Crying outside is not nice. People can see you when it happens in the subway or on the street, and it is like crying like the piano: you don’t want to witness. I don’t know why this is so. It probably feels too unprotected to show this brittle side of itself. Although you should be clear that the observants have their own problems and worries. In the end, every person with his head is deep in his own ass, so what the fuck?

But still. Crying publicly is somehow bad. You walk around like an open wound.

I recently have one interview found that Mike Birbiglia led with Stephen Colbert. And that has initiated a free association chain in me.

Mike Birbiglia asks Colbert which song makes him cry. And Colbert’s answer is original: “Is there a song that does not make me cry?”

Men’s avalanche vs. Sheryl Crow

Speaking of: A few weeks ago I was washed in a live album by Sheryl Crow near Tidal. And maybe it was due to the increasingly brittle world situation, perhaps also on the brown-gray January weather, but when I was sitting in the subway and heard the live version of “Strong Enough”, the tears flocked my cheeks down. Like Marcel Proust, I bit into a Madeleine, only out of sound. I was fifteen again and stood with my father and friends in a circle in our old living room during the band test.

Papa to the drums, his now deceased friend Uli on the guitar. Anyone who was still there is lost in meandering face schemes. In any case, I stood there and had the American men’s avalanche like Willie Nelson, John Hatt, Lyle Lovett or Steve Earle only to oppose a single song. A song by a woman who earned her spores, as a background singer of Michael Jackson, for example and as a talented, rather casual songwriter. As a competent, equivalent representative of the American music tradition, herb beauty and timeless musical quality: Sheryl Crow.

Country song shelter

“Strong Enough” was my shelter in the men’s bands of my youth. Here I was able to hide my preference for music -like guitar riffs behind the shiny chrome seal of approval of the country. Here my feminine melancholy wore heavy cowboy boots. Here Crow told her that she feels like a piece of dirt because she no longer knows who is because she is constantly losing its version in her relationship. Almost defiantly escaped into an appeal in the title -giving line: Are you strong enough to be my husband? What does nothing else mean than: “Do you stay like me at all?”

In my father’s domains of my father’s male domain found their way into my father’s male domain in a Trojan horse of the Country at the time of fifteen. I was allowed to play keyboard in his band and sometimes sing a song.

I don’t know if this memory is right. Did we really play “Strong Enough” in this band constellation at the time? It is not important either. We played other songs from similar caliber, for example “St. Teresa ”by Joan Osborne. Also a song that deserves its own column.

World vs. song

Contrary to the assumption of some of my friends: I don’t fall in love with the inside, but Stephen Colbert’s wife can now be happy that he and me separate him and me.
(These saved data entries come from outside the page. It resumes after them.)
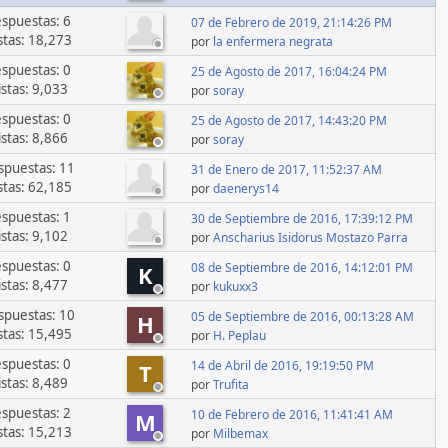
spuestas: 6
07 de Febrero de 2019, 21:14:26 PM
stas: 18,273
por
la enfermera negrata
spuestas: 0
25 de Agosto de 2017, 16:04:24 PM
istas: 9,033
por
soray
spuestas: 0
25 de Agosto de 2017, 14:43:20 PM
istas: 8,866
por
soray
spuestas: 11
31 de Enero de 2017, 11:52:37 AM
stas: 62,185
por
daenerys14
spuestas: 1
30 de Septiembre de 2016, 17:39:12 PM
istas: 9,102
por
Anscharius Isidorus Mostazo Parra
spuestas: 0
08 de Septiembre de 2016, 14:12:01 PM
K
istas: 8,477
por
kukuxx3
spuestas: 10
05 de Septiembre de 2016, 00:13:28 AM
H
stas: 15,495
por
H. Peplau
spuestas: 0
14 de Abril de 2016, 19:19:50 PM
T
istas: 8,489
por
Trufita
spuestas: 2
10 de Febrero de 2016, 11:41:41 AM
M
stas: 15,213
por
Milbemax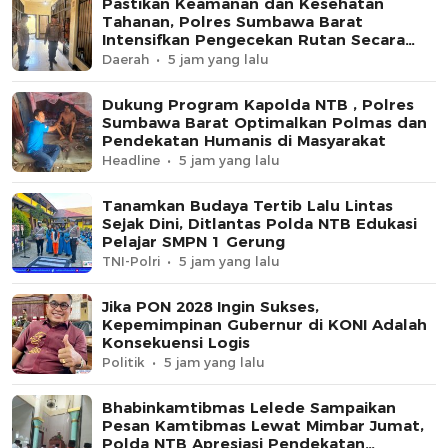
Pastikan Keamanan dan Kesehatan
Tahanan, Polres Sumbawa Barat
Intensifkan Pengecekan Rutan Secara
Berkala
Daerah
5 jam yang lalu
Dukung Program Kapolda NTB , Polres
Sumbawa Barat Optimalkan Polmas dan
Pendekatan Humanis di Masyarakat
Headline
5 jam yang lalu
Tanamkan Budaya Tertib Lalu Lintas
Sejak Dini, Ditlantas Polda NTB Edukasi
Pelajar SMPN 1 Gerung
TNI-Polri
5 jam yang lalu
Jika PON 2028 Ingin Sukses,
Kepemimpinan Gubernur di KONI Adalah
Konsekuensi Logis
Politik
5 jam yang lalu
Bhabinkamtibmas Lelede Sampaikan
Pesan Kamtibmas Lewat Mimbar Jumat,
Polda NTB Apresiasi Pendekatan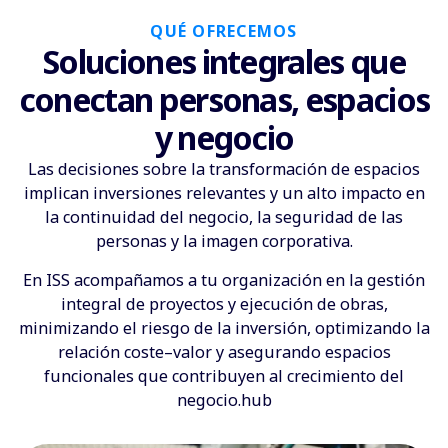
QUÉ OFRECEMOS
Soluciones integrales que
conectan personas, espacios
y negocio
Las decisiones sobre la transformación de espacios
implican inversiones relevantes y un alto impacto en
la continuidad del negocio, la seguridad de las
personas y la imagen corporativa.
En ISS acompañamos a tu organización en la gestión
integral de proyectos y ejecución de obras,
minimizando el riesgo de la inversión, optimizando la
relación coste–valor y asegurando espacios
funcionales que contribuyen al crecimiento del
negocio.hub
His answer to the question of why he had to cry so much was (freely translated): “It is the tension. The tension between the cruel world, which seems to be more and more cruel and something tender, beautiful, which touches you. This tension drives my eyes almost every day. “

In the future I will try to be more careful when choosing the music when I drive the subway. I really don’t want to worry anyone.